El incidente de los exámenes contribuyó á enflaquecer más todavía su resolución. Entre el repaso, los temores del mal éxito y las idas y venidas de los amigos que le traían, por decirlo así, relación del estado barométrico de las notas, Rogelio se encontró fuera del círculo mágico con que nos rodea la idea fija amorosa, y á no ser por un par de ojos verdes que de vez en cuando se fijaban en los suyos, hasta hubiese olvidado aquéllo, que, por raro fenómeno de óptica, le parecía todos los días menos inminente—siendo así que lo era más, pues la salida á Galicia estaba irremisiblemente señalada para después de los exámenes.

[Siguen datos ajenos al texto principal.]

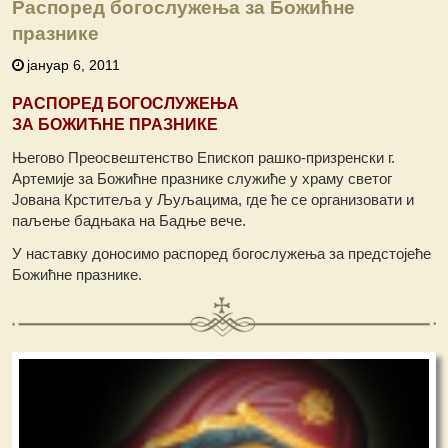
Распоред богослужења за Божићне
празнике
јануар 6, 2011
РАСПОРЕД БОГОСЛУЖЕЊА
ЗА БОЖИЋНЕ ПРАЗНИКЕ
Његово Преосвештенство Епископ рашко-призренски г.
Артемије за Божићне празнике служиће у храму светог
Јована Крститеља у Љуљацима, где ће се организовати и
паљење бадњака на Бадње вече.
У наставку доносимо распоред богослужења за предстојеће
Божићне празнике.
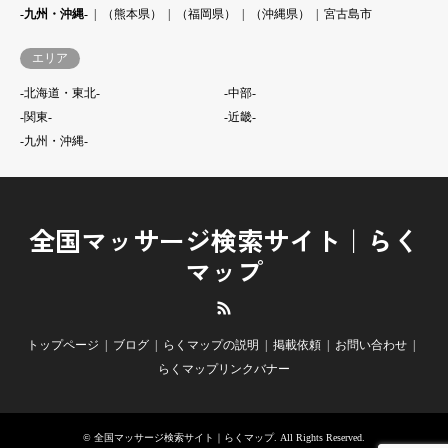
-九州・沖縄-
（熊本県）
（福岡県）
（沖縄県）
宮古島市
エリア
-北海道・東北-
-中部-
-関東-
-近畿-
-九州・沖縄-
全国マッサージ検索サイト｜らく
マップ
RSS
トップページ
ブログ
らくマップの説明
掲載依頼
お問い合わせ
らくマップリンクバナー
©
全国マッサージ検索サイト｜らくマップ
. All Rights Reserved.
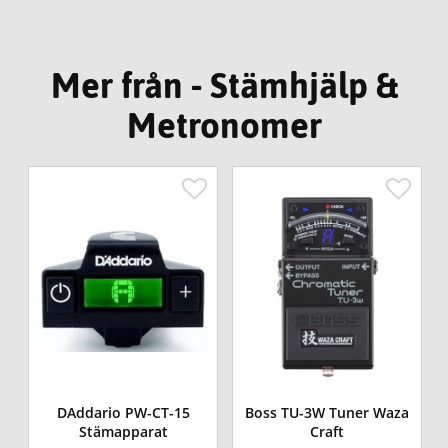
Mer från - Stämhjälp &
Metronomer
DAddario PW-CT-15
Boss TU-3W Tuner Waza
Stämapparat
Craft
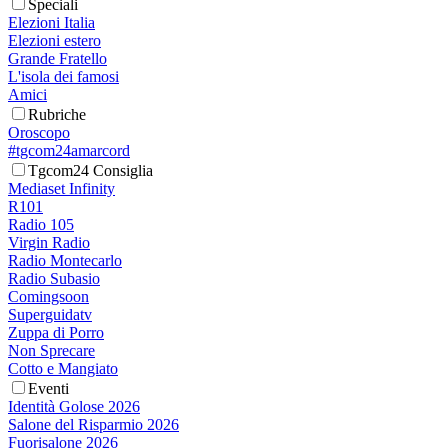
Speciali
Elezioni Italia
Elezioni estero
Grande Fratello
L'isola dei famosi
Amici
Rubriche
Oroscopo
#tgcom24amarcord
Tgcom24 Consiglia
Mediaset Infinity
R101
Radio 105
Virgin Radio
Radio Montecarlo
Radio Subasio
Comingsoon
Superguidatv
Zuppa di Porro
Non Sprecare
Cotto e Mangiato
Eventi
Identità Golose 2026
Salone del Risparmio 2026
Fuorisalone 2026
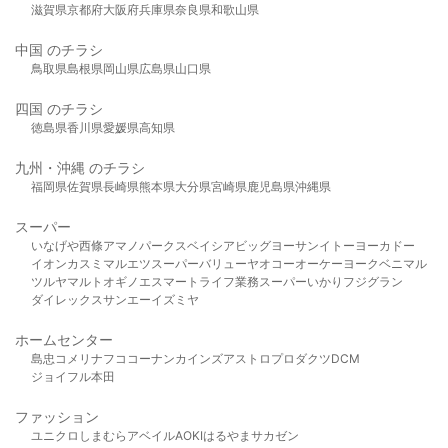
滋賀県
京都府
大阪府
兵庫県
奈良県
和歌山県
中国 のチラシ
鳥取県
島根県
岡山県
広島県
山口県
四国 のチラシ
徳島県
香川県
愛媛県
高知県
九州・沖縄 のチラシ
福岡県
佐賀県
長崎県
熊本県
大分県
宮崎県
鹿児島県
沖縄県
スーパー
いなげや
西條
アマノパークス
ベイシア
ビッグヨーサン
イトーヨーカドー
イオン
カスミ
マルエツ
スーパーバリュー
ヤオコー
オーケー
ヨークベニマル
ツルヤ
マルト
オギノ
エスマート
ライフ
業務スーパー
いかり
フジグラン
ダイレックス
サンエー
イズミヤ
ホームセンター
島忠
コメリ
ナフコ
コーナン
カインズ
アストロプロダクツ
DCM
ジョイフル本田
ファッション
ユニクロ
しまむら
アベイル
AOKI
はるやま
サカゼン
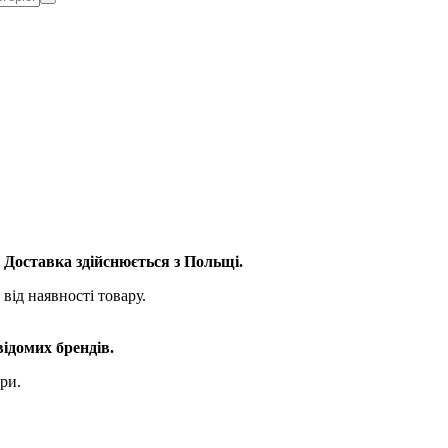
. Доставка здійснюється з Польщі.
від наявності товару.
відомих брендів.
ри.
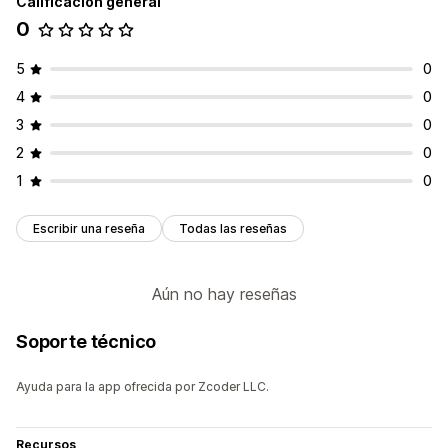
Calificación general
0
5
0
4
0
3
0
2
0
1
0
Escribir una reseña
Todas las reseñas
Aún no hay reseñas
Soporte técnico
Ayuda para la app ofrecida por Zcoder LLC.
Recursos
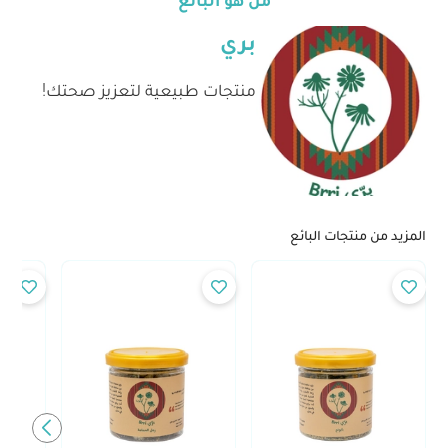
بري
منتجات طبيعية لتعزيز صحتك!
المزيد من منتجات البائع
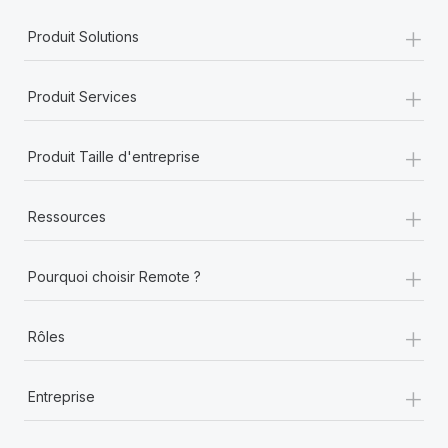
En savoir plus
+
Produit Solutions
+
Produit Services
+
Produit Taille d'entreprise
+
Ressources
+
Pourquoi choisir Remote ?
+
Rôles
+
Entreprise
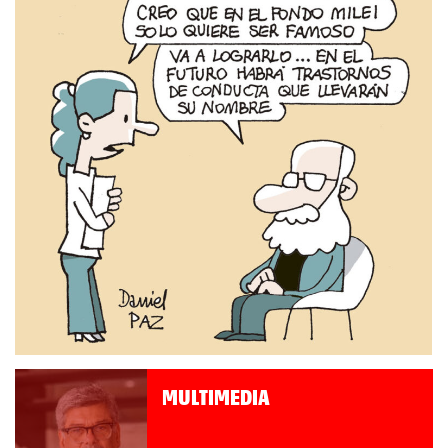
MULTIMEDIA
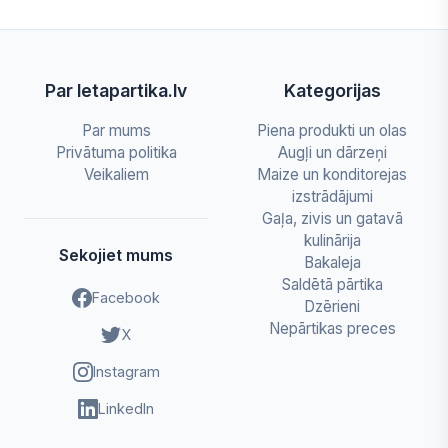
Par letapartika.lv
Kategorijas
Par mums
Piena produkti un olas
Privātuma politika
Augļi un dārzeņi
Veikaliem
Maize un konditorejas
izstrādājumi
Gaļa, zivis un gatavā
kulinārija
Sekojiet mums
Bakaleja
Saldētā pārtika
Facebook
Dzērieni
Nepārtikas preces
X
Instagram
LinkedIn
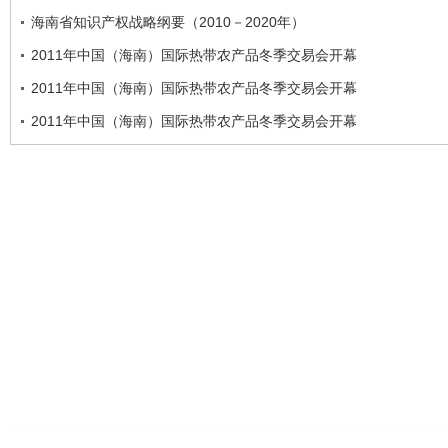
海南省知识产权战略纲要（2010－2020年）
2011年中国（海南）国际热带农产品冬季交易会开幕
2011年中国（海南）国际热带农产品冬季交易会开幕
2011年中国（海南）国际热带农产品冬季交易会开幕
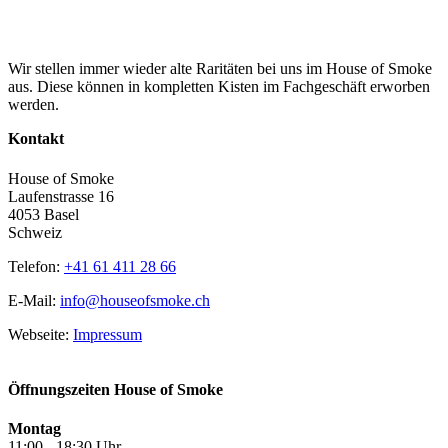
Wir stellen immer wieder alte Raritäten bei uns im House of Smoke
aus. Diese können in kompletten Kisten im Fachgeschäft erworben
werden.
Kontakt
House of Smoke
Laufenstrasse 16
4053 Basel
Schweiz
Telefon:
+41 61 411 28 66
E-Mail:
info@houseofsmoke.ch
Webseite:
Impressum
Öffnungszeiten House of Smoke
Montag
11:00 - 18:30 Uhr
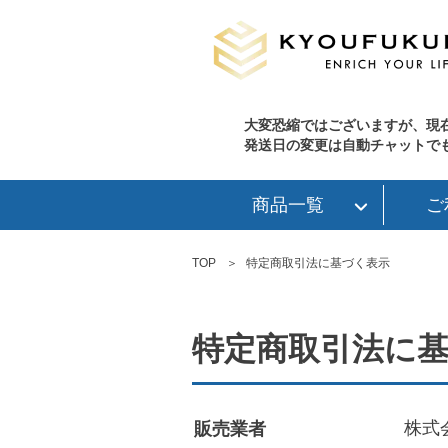
大変恐縮ではございますが、現
発送日の変更は自動チャットで
商品一覧
ご
TOP
特定商取引法に基づく表示
特定商取引法に
株式
販売業者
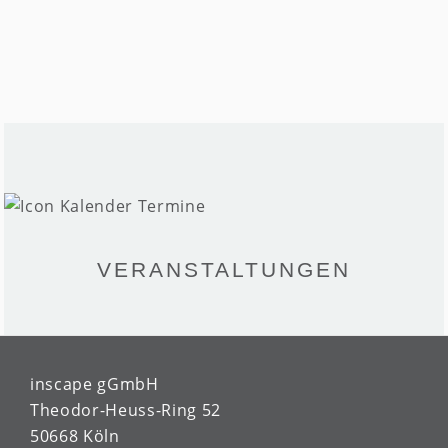
VERANSTALTUNGEN
inscape gGmbH
Theodor-Heuss-Ring 52
50668 Köln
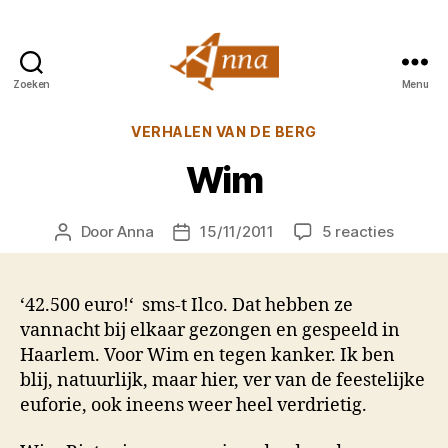
Zoeken
Menu
Anna
van
Categorieën
VERHALEN VAN DE BERG
Praag
Wim
op
Door
Anna
15/11/2011
5 reacties
Berichtauteur
Berichtdatum
Wim
‘42.500 euro!‘ sms-t Ilco. Dat hebben ze
vannacht bij elkaar gezongen en gespeeld in
Haarlem. Voor Wim en tegen kanker. Ik ben
blij, natuurlijk, maar hier, ver van de feestelijke
euforie, ook ineens weer heel verdrietig.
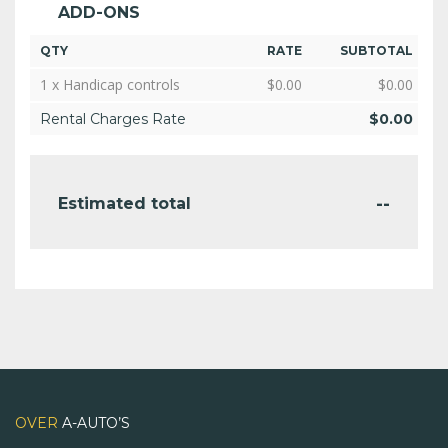
ADD-ONS
QTY
RATE
SUBTOTAL
1 x Handicap controls
$
0.00
$
0.00
Rental Charges Rate
$
0.00
--
Estimated total
OVER
A-AUTO’S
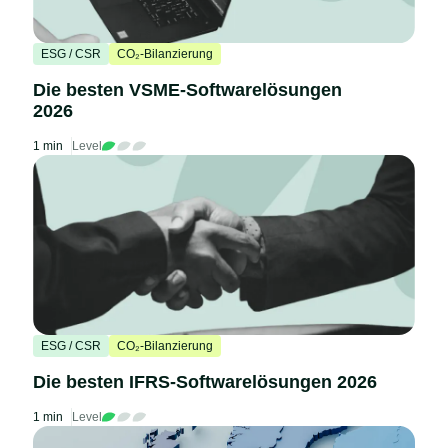
ESG / CSR
CO₂-Bilanzierung
Die besten VSME-Softwarelösungen
2026
1 min
Level
ESG / CSR
CO₂-Bilanzierung
Die besten IFRS-Softwarelösungen 2026
1 min
Level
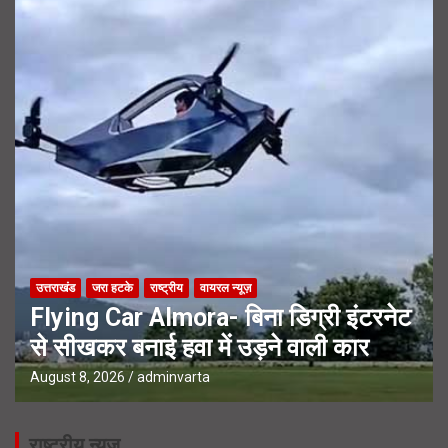
उत्तराखंड
जरा हटके
राष्ट्रीय
वायरल न्यूज़
Flying Car Almora- बिना डिग्री इंटरनेट
से सीखकर बनाई हवा में उड़ने वाली कार
August 8, 2026
adminvarta
राष्ट्रीय न्यूज़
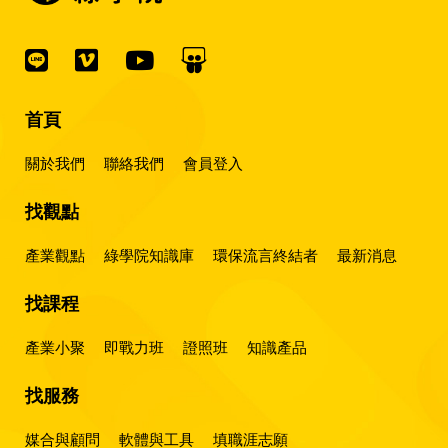
首頁
關於我們
聯絡我們
會員登入
找觀點
產業觀點
綠學院知識庫
環保流言終結者
最新消息
找課程
產業小聚
即戰力班
證照班
知識產品
找服務
媒合與顧問
軟體與工具
填職涯志願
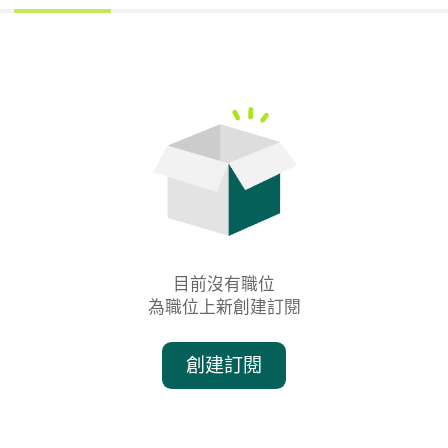
目前沒有職位

為職位上新創建訂閱
創建訂閱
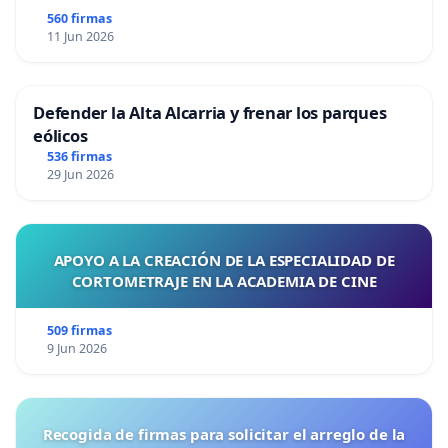
560 firmas
11 Jun 2026
Defender la Alta Alcarria y frenar los parques
eólicos
536 firmas
29 Jun 2026
APOYO A LA CREACIÓN DE LA ESPECIALIDAD DE
CORTOMETRAJE EN LA ACADEMIA DE CINE
509 firmas
9 Jun 2026
Recogida de firmas para solicitar el arreglo de la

Y éstos llegaron, y se encontró Rogelio con dos asignaturas aprobadas; pero en una—la más ingrata y antipática para él—le cayó como una ducha fría un suspenso. «De estas calabazas ya sé yo quién tiene la culpa...», pensaba la madre, mirando al través de la puerta entornada á Esclavitud, que pasaba un plumero á los cuadros del saloncito. «En esto paran las guilladuras; pero, ¿qué le vamos á hacer? cada edad trae lo suyo. En Septiembre ganará lo que pierde ahora; bien joven es; con tal que esté sano... Y seamos justos; la jaca también me lo levantó de cascos en esta temporada última. Verdad que más vale así. De la primavera acá no me quejo. Bien se ha portado la jaquita... Merece una libra de azúcar.»

XXIII

LA última noche que la familia Pardiñas pasó en Madrid antes de marchar á su tierra, vino mucha gente á decirles adiós, y se formó una pequeña tertulia animada y sin etiqueta. A fines ya de Junio, el momento más hermoso para salir y buscar sociedad era realmente entre diez y once de la noche, cuando corre un sano aire fresco hasta por las abrasadas callejuelas del Madrid antiguo, del que ni tiene arbolado ni casi goza los beneficios del riego municipal. Bajaron las vecinas del segundo, sobrinas de un brigadier de ingenieros, y acudió también la marquesa viuda de Andrade, paisana de doña Aurora, señora guapetona y maja, bastante conocida en los círculos aristocráticos, y acostumbrada por consiguiente á recogerse tarde. La señora de Pardiñas, al encontrarse rodeada de visitas, se dedicó á agasajarlas lo mejor que pudo y supo, dejando girar libremente la conversación, que versaba sobre cosas del país donde iba á volver después de tantos años. La Marquesa, alegre y rozagante, habló de irse pronto á Vigo, y enseñó un brazalete nuevo, con zafiros y brillantes, dando á entender que había en él cierto misterio. «Esta anda otra vez con intenciones de maridar—pensó doña Aurora.—¿Quién será el galán? Dios se la depare buena.»